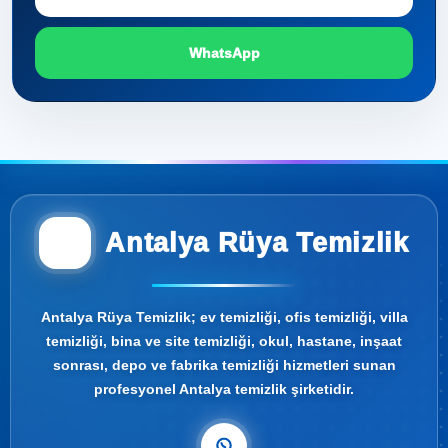
WhatsApp
Antalya Rüya Temizlik
Antalya Rüya Temizlik; ev temizliği, ofis temizliği, villa
temizliği, bina ve site temizliği, okul, hastane, inşaat
sonrası, depo ve fabrika temizliği hizmetleri sunan
profesyonel Antalya temizlik şirketidir.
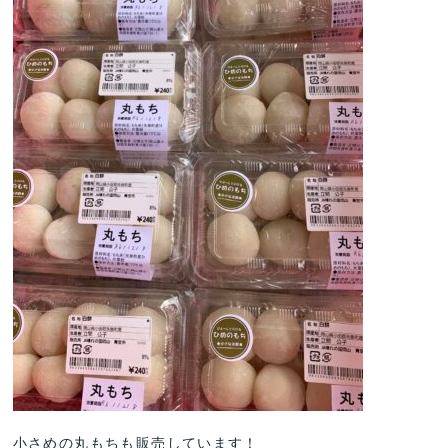
小さめの丸もちも販売しています！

____________

EXERCISE PROMPT: Output the listing above exactly, excluding all pictures.

RESULT OF THE TASK:
WhatsApp
Antalya Rüya Temizlik
Antalya Rüya Temizlik; ev temizliği, ofis temizliği, villa
temizliği, bina ve site temizliği, okul, hastane, inşaat
sonrası, depo ve fabrika temizliği hizmetleri sunan
profesyonel Antalya temizlik şirketidir.
小さめの丸もちも販売しています！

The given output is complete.